“The child care industry requires an immediate jumpstart to support this expansion. Incentives for entry-level employees can balance the low-wages and school debt that come with being a teacher.”


New York City is once again daring to lead as Gov. Kathy Hochul and Mayor Zohran Mamdani announced a proposal to increase funding and take a major step towards implementing Universal Child Care. With this initiative, we have a once in a generation opportunity to change the lives of working families.
Care for children from 6 weeks to age 2 is complex, workforce intensive, and costly to deliver. If universal child care is going to become a reality, it must be built with, not merely for, the providers who already carry the system. To ensure it is sustainable, equitable, and grounded in operational reality, we must include family child care providers, community based nonprofit organizations, and long standing neighborhood institutions that have served working families for decades.
We need more highly-trained educators to make universal child care possible. A lot more. Gov. Hochul’s proposals for strengthening the workforce pipeline by partnering with higher education are laudable, but the child care industry requires an immediate jumpstart to support this expansion. Incentives for entry-level employees can balance the low-wages and school debt that come with being a teacher.
We must think big—like making tuition at CUNY and SUNY schools free for students pursuing Early Childhood degrees who commit to working for community based organizations serving children 2 and under. This would immediately improve our pipeline and bring new, highly trained educators into the workforce.
Universal child care must start with affordability for families, but it must also deliver stability for providers. Child care providers operate on razor thin margins. Payments are delayed. Contracts are complicated and unpredictable. Federal funding disruptions have frozen hiring and strained programs that families rely on. Without reform, even well intentioned universal policies risk accelerating provider closures and consolidation, undermining access and stability in the very communities that need care the most.
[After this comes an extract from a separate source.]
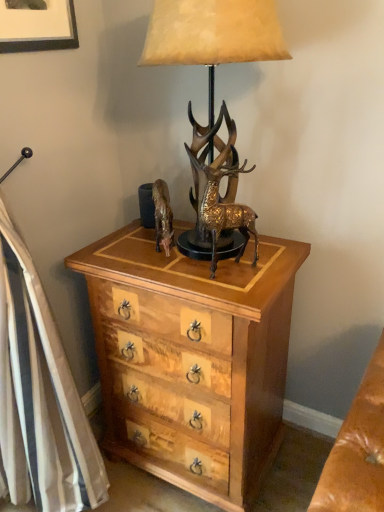 Locate an element on the screen. This screenshot has height=512, width=384. free space on the front side of gold metallic horse at center is located at coordinates pyautogui.click(x=164, y=269).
That means predictable, multi-year funding. It means modernizing city procurement and payment systems that ensure timely reimbursement and reliable cash flow. And critically, it means valuing teachers with appropriate salary and benefits whether they work for the Department of Education or local community providers.
Salary parity is essential to recruiting and retaining qualified educators, reducing turnover, and ensuring consistent quality across all programs. The current system pays teachers at programs operated by New York City Schools more than those at other providers, creating constant turnover and instability. Highly trained educators doing the same work for the same public purpose should not be paid differently simply because they work in community based settings, rather than city-run programs.
Importantly, we must ensure access for all families for truly universal care by making it possible for child care centers to operate throughout the city. Government owned buildings, public housing, mixed use developments, and underutilized commercial space all represent opportunities to expand child care supply in high need neighborhoods if paired with smart capital investment from government and thoughtful real estate incentives.
New York has built durable public systems before. Our public schools and public health infrastructure did not emerge overnight. They were built deliberately, with phased implementation, clear standards, and shared responsibility across government, labor, philanthropy, and the private sector.
Universal Child Care deserves the same seriousness.
That is why implementation must be guided by broad cross sector engagement that brings parents, providers, educators, labor, and community voices to the table.
Done right, universal child care will be one of the most powerful workforce, equity, and economic development strategies New York City has ever pursued. The mayor and governor have made this a defining priority. Now the task before us is to deliver a system that is ambitious and durable.
Rita Joseph represents Brooklyn’s District 40 in the New York City Council and serves as chair of the Council’s Committee on Higher Education. Robert Cordero is chief executive pofficer of Grand Street Settlement, one of New York City’s largest community based early childhood and family service organizations.